There are two aspects to this: policy and politics. And if good policy is good politics, there is work to be done.

Start with this basic fact: The ACA is not collapsing, but it is flawed. The insurance marketplaces, particularly in rural America, need to be buttressed. More than three dozen U.S. counties on the federal exchanges may lack an insurer next year and premiums on the individual market are rising.

It is unclear, as the Aug. 16 deadline for insurers to set rates for 2018 nears, if Congress and the administration will commit to providing the billions of dollars in cost-sharing reduction payments that help offset low-income consumers’ out-of-pocket costs under the ACA’s individual market. We do know that Trump has repeatedly suggested that he hopes the market collapses.

Trump appears to imagine that the public will blame the Democrats in such a scenario. Inasmuch as the Republicans control both houses of Congress plus the presidency, it’s difficult to see how the GOP could escape the blame for such a fiasco.

Congressional Democrats so far have been on the sidelines, partly because their primary goal has been the preservation of the ACA and that has been accomplished by the GOP’s infighting, and partly because the Republicans have not wanted their participation. (McConnell decried on Friday morning the lack of “cooperation” by the minority, but his definition of “cooperation” appears to be surrender.)

But now it’s time for the Democrats to put forth proposals to address the ACA’s problems.
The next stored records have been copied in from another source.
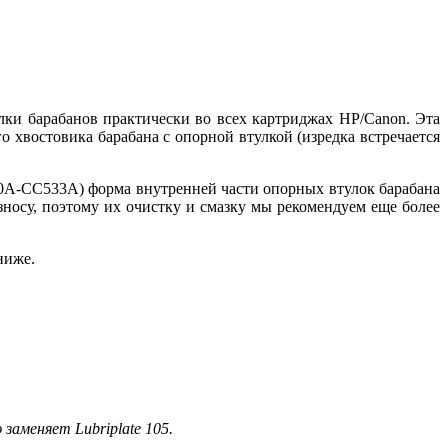
лки барабанов практически во всех картриджах HP/Canon. Эта
 хвостовика барабана с опорной втулкой (изредка встречается
A-CC533A) форма внутренней части опорных втулок барабана
носу, поэтому их очистку и смазку мы рекомендуем еще более
ниже.
заменяет Lubriplate 105.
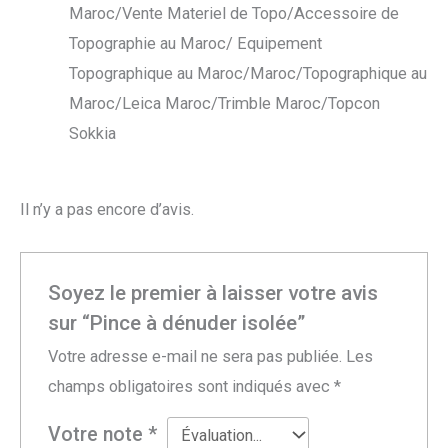
Maroc/Vente Materiel de Topo/Accessoire de
Topographie au Maroc/ Equipement
Topographique au Maroc/Maroc/Topographique au
Maroc/Leica Maroc/Trimble Maroc/Topcon
Sokkia
Il n’y a pas encore d’avis.
Soyez le premier à laisser votre avis
sur “Pince à dénuder isolée”
Votre adresse e-mail ne sera pas publiée.
Les
champs obligatoires sont indiqués avec
*
Votre note
*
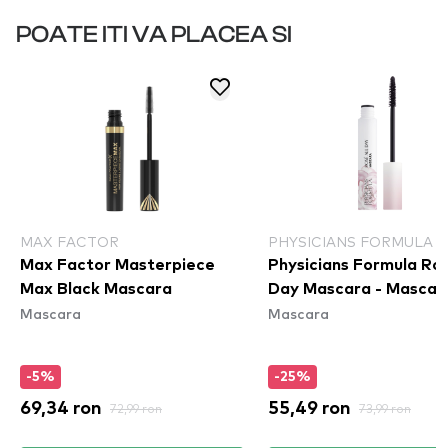
POATE ITI VA PLACEA SI
MAX FACTOR
PHYSICIANS FORMULA
Max Factor Masterpiece
Physicians Formula Ros
Max Black Mascara
Day Mascara - Mascar
Mascara
Mascara
-5%
-25%
69,34 ron
72,99 ron
55,49 ron
73,99 ron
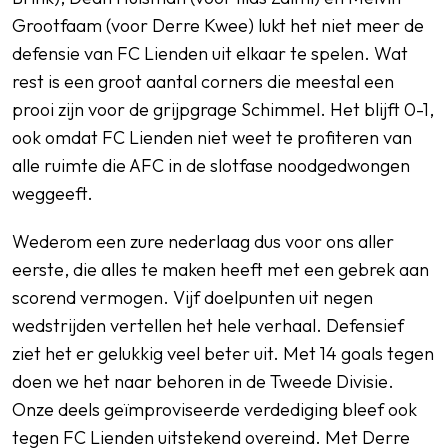
Grootfaam (voor Derre Kwee) lukt het niet meer de
defensie van FC Lienden uit elkaar te spelen. Wat
rest is een groot aantal corners die meestal een
prooi zijn voor de grijpgrage Schimmel. Het blijft 0-1,
ook omdat FC Lienden niet weet te profiteren van
alle ruimte die AFC in de slotfase noodgedwongen
weggeeft.
Wederom een zure nederlaag dus voor ons aller
eerste, die alles te maken heeft met een gebrek aan
scorend vermogen. Vijf doelpunten uit negen
wedstrijden vertellen het hele verhaal. Defensief
ziet het er gelukkig veel beter uit. Met 14 goals tegen
doen we het naar behoren in de Tweede Divisie.
Onze deels geïmproviseerde verdediging bleef ook
tegen FC Lienden uitstekend overeind. Met Derre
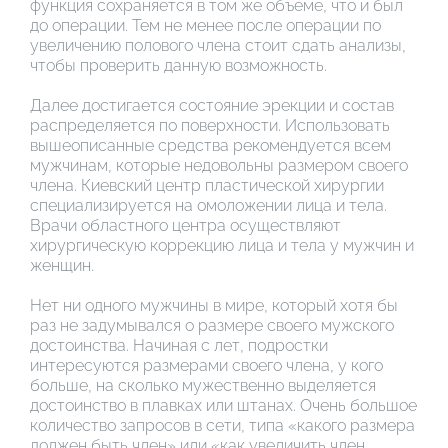
функция сохраняется в том же объеме, что и был
до операции. Тем не менее после операции по
увеличению полового члена стоит сдать анализы,
чтобы проверить данную возможность.
Далее достигается состояние эрекции и состав
распределяется по поверхности. Использовать
вышеописанные средства рекомендуется всем
мужчинам, которые недовольны размером своего
члена. Киевский центр пластической хирургии
специализируется на омоложении лица и тела.
Врачи областного центра осуществляют
хирургическую коррекцию лица и тела у мужчин и
женщин.
Нет ни одного мужчины в мире, который хотя бы
раз не задумывался о размере своего мужского
достоинства. Начиная с лет, подростки
интересуются размерами своего члена, у кого
больше, на сколько мужественно выделяется
достоинство в плавках или штанах. Очень большое
количество запросов в сети, типа «какого размера
должен быть член» или «как увеличить член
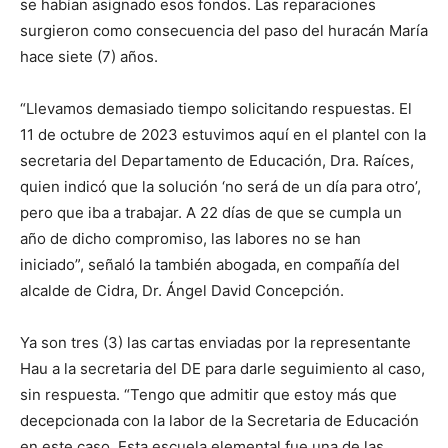
se habían asignado esos fondos. Las reparaciones
surgieron como consecuencia del paso del huracán María
hace siete (7) años.
“Llevamos demasiado tiempo solicitando respuestas. El
11 de octubre de 2023 estuvimos aquí en el plantel con la
secretaria del Departamento de Educación, Dra. Raíces,
quien indicó que la solución ‘no será de un día para otro’,
pero que iba a trabajar. A 22 días de que se cumpla un
año de dicho compromiso, las labores no se han
iniciado”, señaló la también abogada, en compañía del
alcalde de Cidra, Dr. Ángel David Concepción.
Ya son tres (3) las cartas enviadas por la representante
Hau a la secretaria del DE para darle seguimiento al caso,
sin respuesta. “Tengo que admitir que estoy más que
decepcionada con la labor de la Secretaria de Educación
en este caso. Esta escuela elemental fue una de las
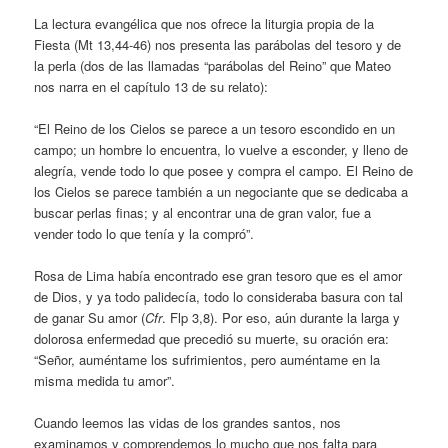
La lectura evangélica que nos ofrece la liturgia propia de la
Fiesta (Mt 13,44-46) nos presenta las parábolas del tesoro y de
la perla (dos de las llamadas “parábolas del Reino” que Mateo
nos narra en el capítulo 13 de su relato):
“El Reino de los Cielos se parece a un tesoro escondido en un
campo; un hombre lo encuentra, lo vuelve a esconder, y lleno de
alegría, vende todo lo que posee y compra el campo. El Reino de
los Cielos se parece también a un negociante que se dedicaba a
buscar perlas finas; y al encontrar una de gran valor, fue a
vender todo lo que tenía y la compró”.
Rosa de Lima había encontrado ese gran tesoro que es el amor
de Dios, y ya todo palidecía, todo lo consideraba basura con tal
de ganar Su amor (
Cfr
. Flp 3,8). Por eso, aún durante la larga y
dolorosa enfermedad que precedió su muerte, su oración era:
“Señor, auméntame los sufrimientos, pero auméntame en la
misma medida tu amor”.
Cuando leemos las vidas de los grandes santos, nos
examinamos y comprendemos lo mucho que nos falta para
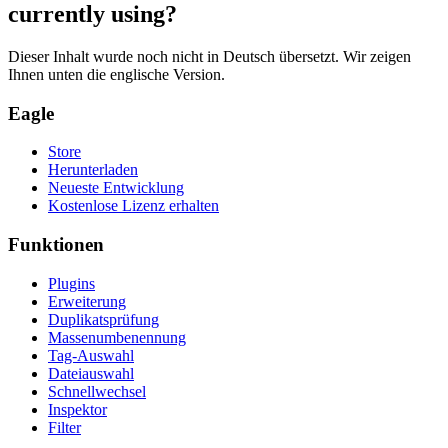
currently using?
Dieser Inhalt wurde noch nicht in Deutsch übersetzt. Wir zeigen
Ihnen unten die englische Version.
Eagle
Store
Herunterladen
Neueste Entwicklung
Kostenlose Lizenz erhalten
Funktionen
Plugins
Erweiterung
Duplikatsprüfung
Massenumbenennung
Tag-Auswahl
Dateiauswahl
Schnellwechsel
Inspektor
Filter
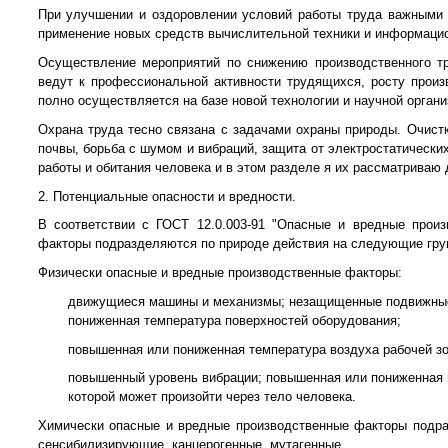
При улучшении и оздоровлении условий работы труда важными м
применение новых средств вычислительной техники и информацио
Осуществление мероприятий по снижению производственного т
ведут к профессиональной активности трудящихся, росту произ
полно осуществляется на базе новой технологии и научной органи
Охрана труда тесно связана с задачами охраны природы. Очист
почвы, борьба с шумом и вибраций, защита от электростатически
работы и обитания человека и в этом разделе я их рассматриваю 
2. Потенциальные опасности и вредности.
В соответствии с ГОСТ 12.0.003-91 "Опасные и вредные прои
факторы подразделяются по природе действия на следующие груп
Физически опасные и вредные производственные факторы:
движущиеся машины и механизмы; незащищенные подвижные
пониженная температура поверхностей оборудования;
повышенная или пониженная температура воздуха рабочей з
повышенный уровень вибрации; повышенная или пониженная в
которой может произойти через тело человека.
Химически опасные и вредные производственные факторы подра
сенсибилизирующие, канцерогенные, мутагенные.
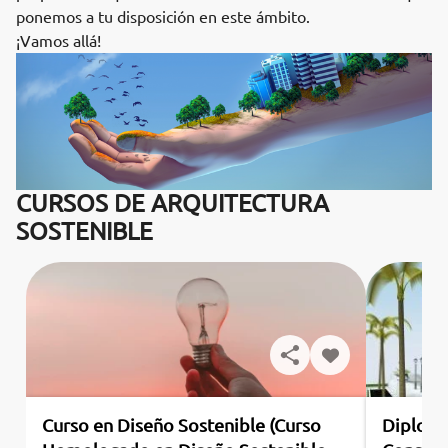
ponemos a tu disposición en este ámbito.
¡Vamos allá!
CURSOS DE ARQUITECTURA
SOSTENIBLE
Curso en Diseño Sostenible (Curso
Diploma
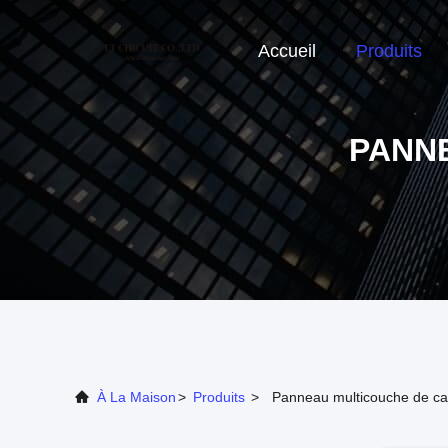
Accueil
Produits
PANN
À La Maison
>
Produits
>
Panneau multicouche de ca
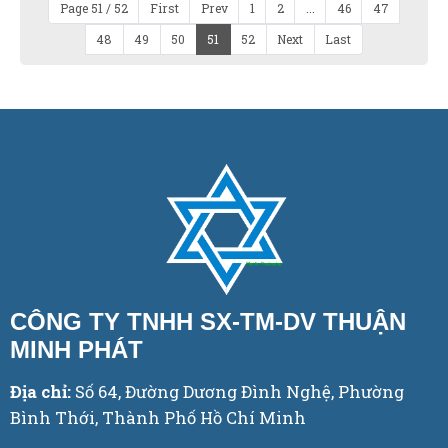
Page 51 / 52
First
Prev
1
2
...
46
47
48
49
50
51
52
Next
Last
CÔNG TY TNHH SX-TM-DV THUẬN
MINH PHÁT
Địa chỉ:
Số 64, Đường Dương Đình Nghệ, Phường
Bình Thới, Thành Phố Hồ Chí Minh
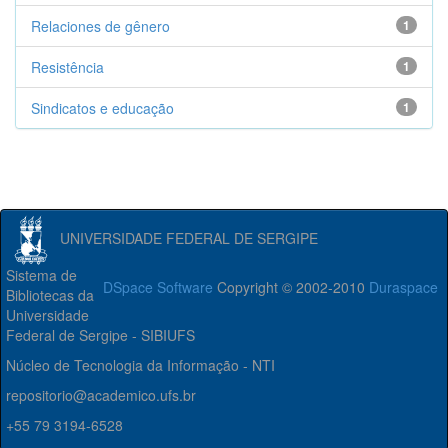
Relaciones de gênero
1
Resistência
1
Sindicatos e educação
1
UNIVERSIDADE FEDERAL DE SERGIPE
Sistema de
DSpace Software
Copyright © 2002-2010
Duraspace
Bibliotecas da
Universidade
Federal de Sergipe - SIBIUFS
Núcleo de Tecnologia da Informação - NTI
repositorio@academico.ufs.br
+55 79 3194-6528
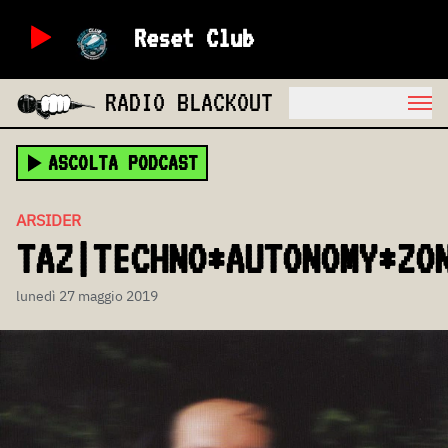
Reset Club
RADIO BLACKOUT
ASCOLTA PODCAST
ARSIDER
TAZ|TECHNO*AUTONOMY*ZO
lunedì 27 maggio 2019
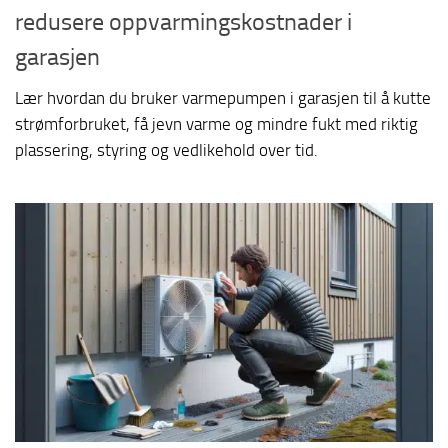
redusere oppvarmingskostnader i
garasjen
Lær hvordan du bruker varmepumpen i garasjen til å kutte
strømforbruket, få jevn varme og mindre fukt med riktig
plassering, styring og vedlikehold over tid.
As the minority party, they lack the power to pass such legislation or even to force committee hearings. But if they put forth realistic proposals and the Republicans simply bury them, it will underscore the majority’s unwillingness, or incapacity, to govern.

And if both sides work together, the problems in the markets can be solved, the public will benefit and the voters, for once, will have reason to think kindly of Congress.